Among other things, we'll look at a prominent newspaper article
that appeared about a year after the tunnels opened, and see what it says
(and what it fails to say) about moving to Hicksville.
Brooklyn
Daily Eagle, September 3, 1911
End of Part I
***
Appendix 1: Unintended Village
Even without a railroad,
Hicksville
might have taken root at that ungainly intersection.
But as events unfurled, three fundamental ironies, unintended
consequences of actions taken elsewhere, played crucial parts in
Hicksville
's history:
1.
|
The railroad that triggered the
permanent settlement of Hicksville was focused on quickly moving
people between
Boston
and
Manhattan
. It had intended to
ignore the spot on which
Hicksville
took root.
|
2.
|
The reason the village developed when
and where it did was a nationwide calamity, prompted by the Bank of
England's raising its lending rates.
One suspects that the British bankers did not have
Hicksville
in mind when they set their new rates.
|
3.
|
Hicksville finally was able to begin
transforming itself into a thriving suburb because a railroad on the
mainland, one which had no interest at all in Hicksville, decided to
take its trains across a river on the opposite side of Manhattan from
the LIRR.
|
***
Appendix
2: How Many Candles for
Hicksville
's Cake?
In 1648, Robert Williams purchased a
large piece of land from the Matinecock, land which today includes all or
parts of Hicksville,
Plainview
,
Jericho
, Woodbury, and Syosset. Because
of this, the year 1648 has become enshrined in the minds of Hicksvillians,
so much so that significant anniversaries of it have been celebrated over
the years (e.g., the ceremonies held in 1948 and 1998), as if they
actually marked the village's age. While
commemorating the purchase is a worthy thing, it may lead people to think
that
Hicksville
now is 371 years old (especially since the 1948 celebration was referred
to as Hicksville's Tercentennial).
The British and Dutch had explored much of
Long Island
before the purchase; Williams knew first-hand what he was buying.

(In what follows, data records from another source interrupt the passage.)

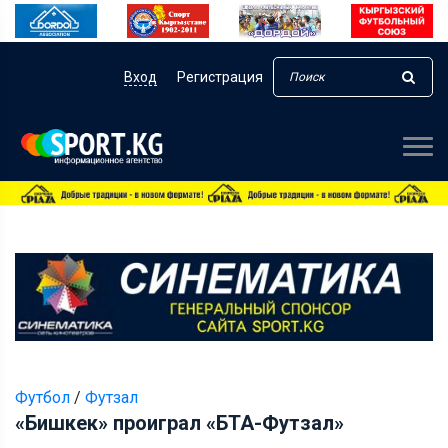
Вход
Регистрация
Футбол
/
Футзал
«Бишкек» проиграл «БТА-Футзал»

Villages were ready to congeal, especially where there were springs
or ponds (e.g.,
Jericho
) - villages that soon would add churches and inns to their houses.
Footpaths (later widened into roads) crisscrossed the area,
connecting places that were populated.
Today, many of those old routes are still important, and some of
the towns they connect boast of landmarks preserved since the 17th
and 18th centuries - but not every town that today occupies
the land which Williams purchased had been settled by 1648.
I am not aware of any remnants of an organized 17th
century village on the site of today's
Hicksville
. I have read that early
residents of
Jericho
used the barren grasslands to the south as pasture, but that's part of
Jericho
's history. It is possible
that in the early decades, cabins or houses were sometimes built within
the borders of today's
Hicksville
, but what of it? An isolated
family home, especially one that fell into ruin and left the surrounding
area devoid of settlers, certainly was not the beginning of a village.
I am not aware of any continuity between people who might have
lived on the land in that manner in the 17th century, and the
people who settled where the roads intersected c. 1837, thereby starting a
thriving community that persists today.
Respected local historians Richard and Anne Evers'
book refers to the Williams Purchase as the
start of
Hicksville
's "documentary history"
(emphasis added) - that is, the purchase is not the start of the
village's history, but part of the prequel.
As noted earlier, the same book calls 19th
century
Hicksville
"an emerging railroad community," acknowledging that what prompted its
initial settlement was the railroad, which arrived in the area in 1836 or
1837. Together, these
statements seem to make clear that the date of the Williams Purchase
should not be confused with the birth of
Hicksville
.
Sorry
Hicksville
; you're only about half as old as some people might think.